When to Use / When Not to Use

Use When	Don't Use When	Use Instead
Identifying API consumers for rate limiting and analytics	Authenticating end users with sessions	OAuth 2.0 + session tokens
Simple server-to-server authentication (trusted parties)	Delegating limited access on behalf of a user	OAuth 2.0 authorization code flow
Public-facing APIs needing per-client throttling	Request integrity/tampering protection required	HMAC-SHA256 signed requests
Internal microservice identification (low sensitivity)	Highly sensitive financial or health data APIs	Mutual TLS (mTLS) or OAuth 2.0 client credentials
Rate limiting and usage tracking per consumer	Fine-grained, per-resource, per-action authorization	RBAC/ABAC with JWT claims

Important Caveats

API keys alone do not authenticate users — they identify callers.

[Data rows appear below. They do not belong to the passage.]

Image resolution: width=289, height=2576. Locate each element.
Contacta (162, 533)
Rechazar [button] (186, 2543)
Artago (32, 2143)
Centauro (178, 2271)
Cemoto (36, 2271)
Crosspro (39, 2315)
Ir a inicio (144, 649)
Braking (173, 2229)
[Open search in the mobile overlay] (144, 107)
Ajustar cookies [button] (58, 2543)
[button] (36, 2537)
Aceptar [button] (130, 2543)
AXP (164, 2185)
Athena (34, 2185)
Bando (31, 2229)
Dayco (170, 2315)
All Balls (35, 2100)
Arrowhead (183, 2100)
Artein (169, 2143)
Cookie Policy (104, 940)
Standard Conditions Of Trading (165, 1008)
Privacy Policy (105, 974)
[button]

For user-level auth, combine with OAuth 2.0 or session tokens. OWASP API Security Top 10 (API2:2023) explicitly warns against using API keys as the sole authentication mechanism.

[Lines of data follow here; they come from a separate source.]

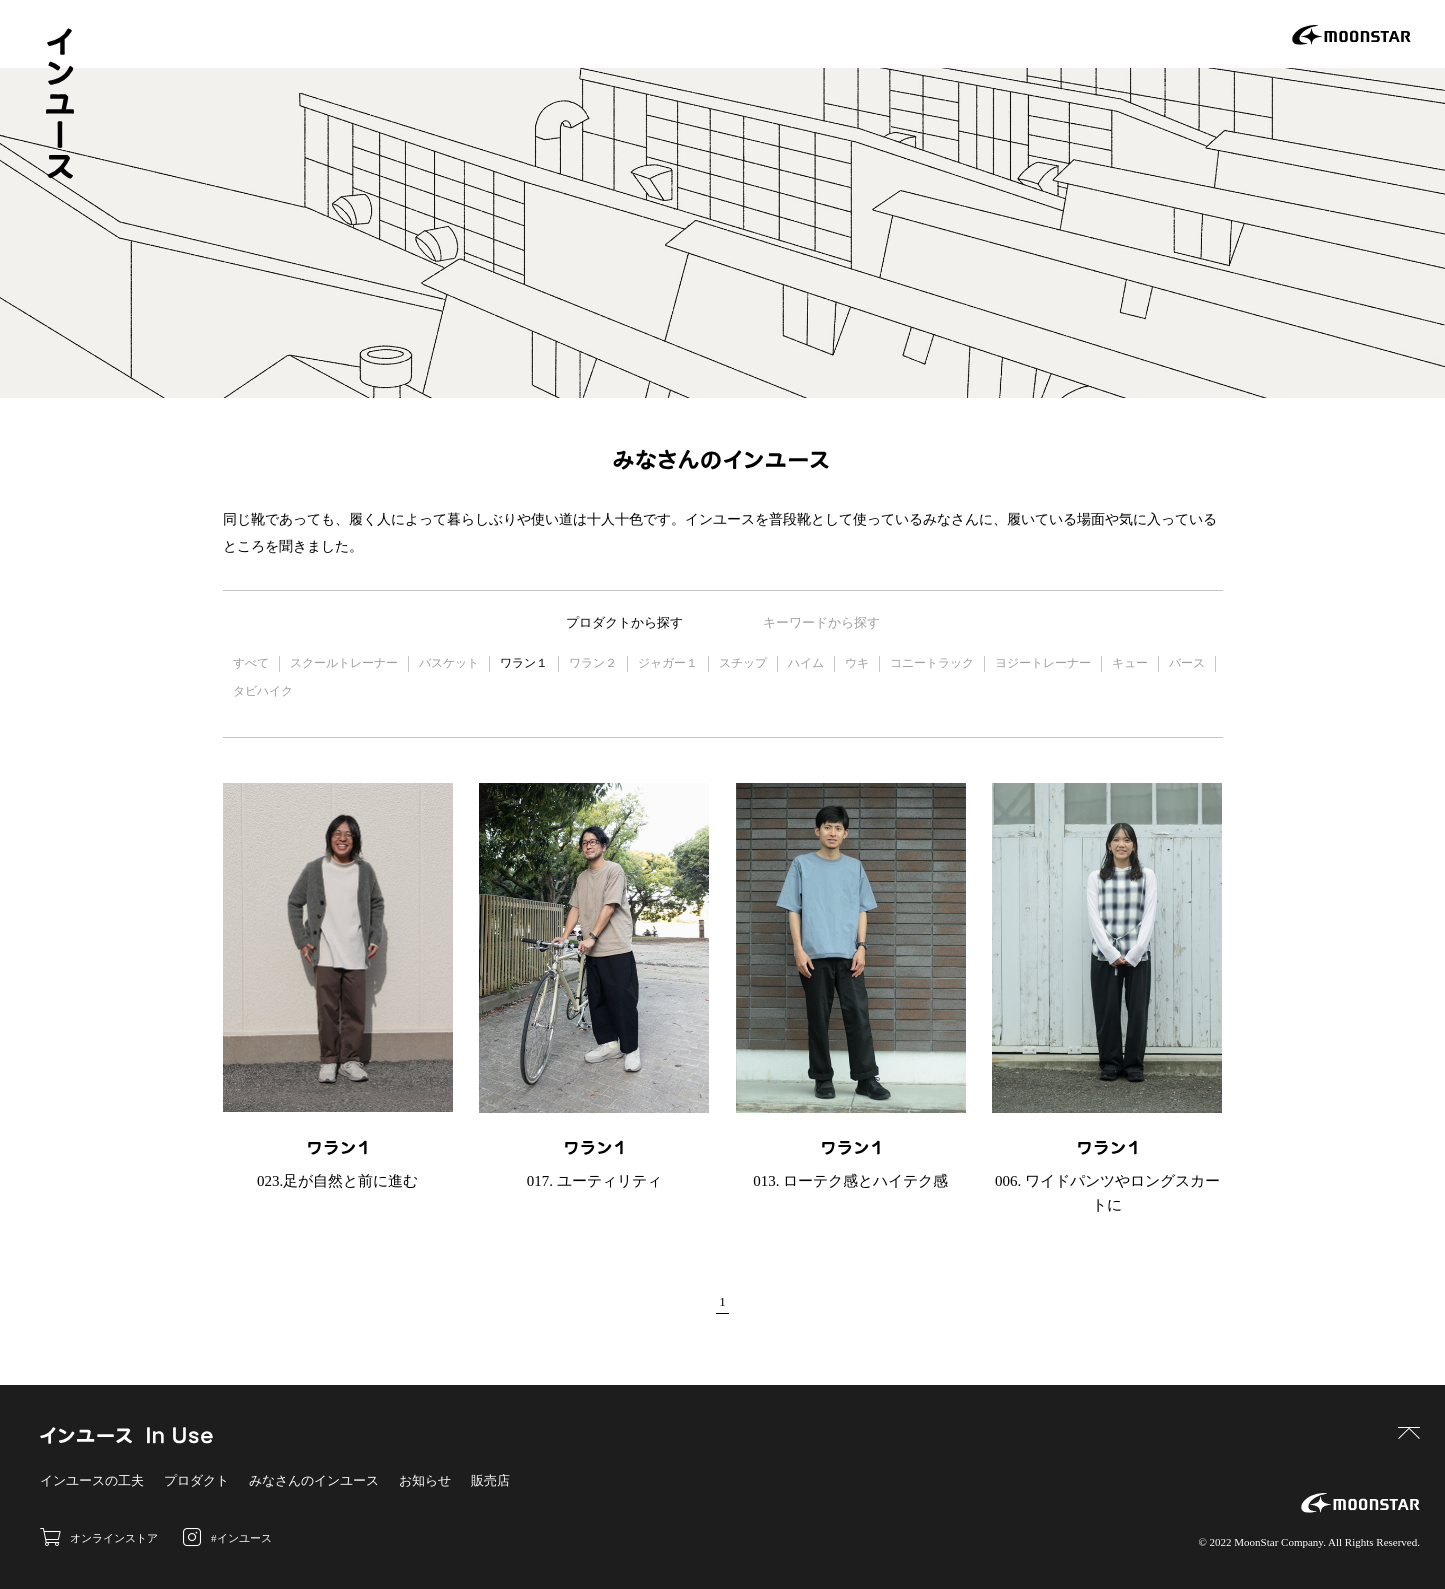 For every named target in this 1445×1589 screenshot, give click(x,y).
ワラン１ (524, 663)
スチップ (743, 663)
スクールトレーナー (344, 663)
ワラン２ (593, 663)
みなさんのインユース (314, 1480)
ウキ (857, 663)
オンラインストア (99, 1537)
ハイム (806, 663)
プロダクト (196, 1480)
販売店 (490, 1480)
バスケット (449, 663)
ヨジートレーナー (1043, 663)
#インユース (227, 1537)
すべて (251, 663)
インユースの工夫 (92, 1480)
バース (1187, 663)
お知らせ (425, 1480)
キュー (1130, 663)
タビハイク (263, 691)
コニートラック (932, 663)
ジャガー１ (668, 663)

SHA-256 without salt is acceptable for high-entropy keys (256-bit random). For lower-entropy keys or regulatory compliance, use bcrypt or Argon2 instead.
Key prefixes are not secret — they are intentionally stored in plaintext for identification. Do not rely on prefix secrecy for any security property.
Cloud provider key management (AWS IAM, Google Cloud API keys) follows the same principles but with platform-specific tooling. The patterns in this unit are implementation-agnostic.
Automated key rotation (e.g., AWS Secrets Manager rotation Lambdas) adds complexity — only adopt if you have more than ~50 keys to manage or compliance requires it.